Research Portfolio — AI for Accessibility
Beyond Visual Defaults.
Creativity is a fundamental expression of human agency, yet our digital tools remain strictly visual. I build AI systems that decouple creativity from sight—transforming accessibility from a compliance checkbox into a blueprint for Multimodal, Verifiable, and Customizable Human-AI collaboration.
When we solve for non-visual authoring, we solve the interface for the future of AI agents.
Below, I present three case studies that put this vision into practice—each tackling a unique facet of making visual creativity accessible through AI: restoring spatial perception, enabling output verification, and giving users authorship over automation.
Breaking the 1D Barrier
Screen readers flatten the rich, 2D world of artboards and charts into a linear, 1D stream of text. Blind users lose spatial context, making layout and data analysis cognitively exhausting.
Spatial perception is often treated as purely visual, but it is fundamentally geometric and relational. My work decouples spatial reasoning from sight by reintroducing dimensionality through multimodal interaction. By combining touch, haptics, and spatial audio, we allow users to "physically" explore digital artifacts—restoring the agency to perceive layout and density that screen readers strip away.
A11yBoard: Decoupling Command and Perception
A11yBoard is a system that makes digital artboards—like presentation slides—accessible to blind users. Blind creators are often power users of keyboards, but keyboards lack spatial feedback. A11yBoard introduces a "split-sensory" architecture: users keep the precision of the keyboard for command input (on a laptop) while gaining a new "perceptual window" via a paired touch device, enabling risk-free spatial exploration of slide layouts.

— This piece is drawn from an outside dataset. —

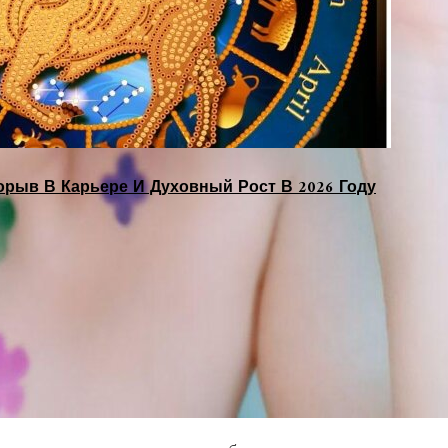
орыв В Карьере И Духовный Рост В 2026 Году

To support this, we developed a gesture vocabulary that translates visual scanning into tactile queries. The "Split-Tap" allows a user to keep one finger on an object (maintaining spatial reference) while tapping with another to query its properties—separating navigation from interrogation.
ChartA11y: Feeling the Shape of Data
While A11yBoard handles discrete objects, data visualizations present a different challenge: density. A screen reader can read a data point, but it cannot convey a "trend." ChartA11y is a smartphone app that makes charts and graphs accessible through touch, haptics, and sonification. It provides two complementary modes of interaction.
Semantic Navigation provides structured access to chart components. Users traverse the chart's hierarchy—axes, legends, series—through a gesture set designed for building a mental model before diving into details.
Sonification turns data analysis into a multisensory experience. We map pitch to value and timbre to density, enabling users to perceive trends through audio alone.
Direct Touch Mapping turns the screen into a tactile canvas. As users drag their fingers across a scatter plot, they receive continuous haptic and auditory feedback based on data density—identifying clusters, outliers, and gaps instantly.
Trust in the Black Box
Generative AI can create complex 3D models instantly, but for blind creators, the output is a black box. How can they trust that the AI respected their intent if they can't see the mesh?
If a blind user prompts an AI for a "helicopter," they might get a blob or a masterpiece. Without sight, they cannot verify the result. A11yShape is a system that enables blind users to create and verify 3D parametric models with AI assistance. It solves the verification problem through Cross-Representation Interaction: instead of showing only the visual output, we synchronize the Code (the source of truth), the Semantic Hierarchy (the structure), and the AI Description (the explanation).
This triangulation allows for verification without vision. Users inspect the underlying logic rather than visual output. If the AI says "added a propeller," the user can verify that the code block exists, is connected to the right parent node, and has parameters that make sense—transforming a "slot machine" interaction into a rigorous, iterative engineering process.
Authoring the Automation
Navigating information-dense interfaces with a screen reader is repetitively exhausting. AI agents promise automation but often act as "black boxes"—taking control away from the user and creating safety risks if they hallucinate.
ScreenRoutine is a system that lets blind users define their own automation routines in natural language, then translates those routines into structured, verifiable programs. Instead of asking a black-box agent to "do it for me," users author Routines—e.g., "Find the cheapest cable"—which the system compiles into semantic blocks: Triggers, Filters, and Actions. This restores agency by putting the user in control of the automation logic.
The Intermediate Representation is the key to trust. Before execution, the user can audit the logic: "Did it interpret 'cheapest' as sorting by price?" If the logic is flawed, they can refine it naturally (e.g., "Actually, sort by length"). By sitting between the user and the application, ScreenRoutine empowers blind users to be the architects of their own automation—combining the flexibility of LLMs with the reliability of deterministic execution.